JOSÉ MARÍA MORELOS, Quintana Roo, 14 de enero. – El ciclo agrícola Otoño-Invierno 2025 dejó un saldo adverso para los productores de sandía en la zona maya, donde lo que inició como una cosecha prometedora derivó en pérdidas masivas que afectaron ejidos del municipio y se replicaron en otros núcleos productivos de la península.
Ante una producción defectuosa que inicialmente fue atribuida por los labriegos a la semilla variedad 2,800 importada de China, la Secretaría de Desarrollo Agropecuario, Rural y Pesca (SEDARPE) realizó estudios técnicos para determinar las causas del problema.
La directora municipal de Desarrollo Económico y Agropecuario, Suemy Aracely Pat Escamilla, informó que los análisis concluyeron que la afectación no estuvo relacionada con el material genético, sino con la presencia de una plaga que dañó el fruto.
Explicó que, tras el diagnóstico, se desplegaron brigadas de ingenieros y técnicos para capacitar a los productores, quienes ya recibieron información sobre la naturaleza de la plaga y los insumos necesarios para prevenir nuevos brotes en ciclos posteriores.
Sin embargo, el dictamen oficial no ha logrado disipar del todo la desconfianza entre los agricultores. El antecedente inmediato sigue pesando: entre marzo y junio del año pasado, la región enfrentó una crisis similar caracterizada por la “cristalización” de la fruta, fenómeno que entonces fue atribuido directamente a la semilla 2,800 de origen chino.

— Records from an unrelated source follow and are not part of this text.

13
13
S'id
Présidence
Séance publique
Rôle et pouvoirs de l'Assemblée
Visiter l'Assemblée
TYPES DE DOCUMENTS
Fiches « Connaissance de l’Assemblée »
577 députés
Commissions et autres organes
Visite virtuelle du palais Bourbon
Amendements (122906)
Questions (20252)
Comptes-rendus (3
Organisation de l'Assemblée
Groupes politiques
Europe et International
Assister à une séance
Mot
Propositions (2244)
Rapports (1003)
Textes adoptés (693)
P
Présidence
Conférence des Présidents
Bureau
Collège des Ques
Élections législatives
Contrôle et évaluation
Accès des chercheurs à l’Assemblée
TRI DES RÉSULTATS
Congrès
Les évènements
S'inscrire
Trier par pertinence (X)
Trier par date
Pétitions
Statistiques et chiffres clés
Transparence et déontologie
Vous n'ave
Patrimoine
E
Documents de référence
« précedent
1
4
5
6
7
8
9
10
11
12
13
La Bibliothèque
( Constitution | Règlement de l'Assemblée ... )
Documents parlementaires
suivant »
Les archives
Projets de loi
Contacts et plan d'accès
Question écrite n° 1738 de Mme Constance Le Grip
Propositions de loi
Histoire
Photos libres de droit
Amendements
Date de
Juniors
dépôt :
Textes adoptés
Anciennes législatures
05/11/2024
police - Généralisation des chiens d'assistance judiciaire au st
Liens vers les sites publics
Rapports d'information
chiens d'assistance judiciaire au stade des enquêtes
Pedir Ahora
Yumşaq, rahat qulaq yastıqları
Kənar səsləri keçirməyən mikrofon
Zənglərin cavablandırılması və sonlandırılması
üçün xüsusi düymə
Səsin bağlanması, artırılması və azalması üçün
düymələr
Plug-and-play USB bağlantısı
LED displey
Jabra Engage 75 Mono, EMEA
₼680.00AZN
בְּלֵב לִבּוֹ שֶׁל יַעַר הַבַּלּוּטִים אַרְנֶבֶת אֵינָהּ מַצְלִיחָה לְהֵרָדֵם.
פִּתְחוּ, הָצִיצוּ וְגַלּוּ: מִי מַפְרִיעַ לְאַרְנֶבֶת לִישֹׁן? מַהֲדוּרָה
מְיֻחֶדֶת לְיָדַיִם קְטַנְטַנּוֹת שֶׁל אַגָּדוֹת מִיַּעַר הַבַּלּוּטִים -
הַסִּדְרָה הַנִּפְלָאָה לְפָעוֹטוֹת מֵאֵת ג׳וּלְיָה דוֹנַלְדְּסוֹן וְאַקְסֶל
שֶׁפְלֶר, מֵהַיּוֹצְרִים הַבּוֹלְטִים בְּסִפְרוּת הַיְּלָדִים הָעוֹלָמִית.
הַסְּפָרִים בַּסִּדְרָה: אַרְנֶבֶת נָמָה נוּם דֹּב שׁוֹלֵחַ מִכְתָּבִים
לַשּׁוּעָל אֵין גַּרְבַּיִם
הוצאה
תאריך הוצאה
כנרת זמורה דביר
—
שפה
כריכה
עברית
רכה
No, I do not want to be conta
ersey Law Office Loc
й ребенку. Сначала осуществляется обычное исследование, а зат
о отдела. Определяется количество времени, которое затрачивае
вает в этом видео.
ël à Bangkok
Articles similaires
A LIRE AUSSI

Aunque el nuevo reporte deslinda de responsabilidad legal y moral a las empresas distribuidoras de la simiente, el escepticismo persiste en las parcelas, donde productores consideran que la afectación acumulada ha puesto en riesgo su inversión y el sustento de sus familias.
Ante la falta de certeza absoluta, el sector sandillero se prepara para una transición productiva. Se estima que un número considerable de agricultores abandonará la variedad 2,800 en la próxima siembra, optando por semillas de distintas procedencias como medida preventiva para reducir riesgos y recuperar la estabilidad económica del campo morelense.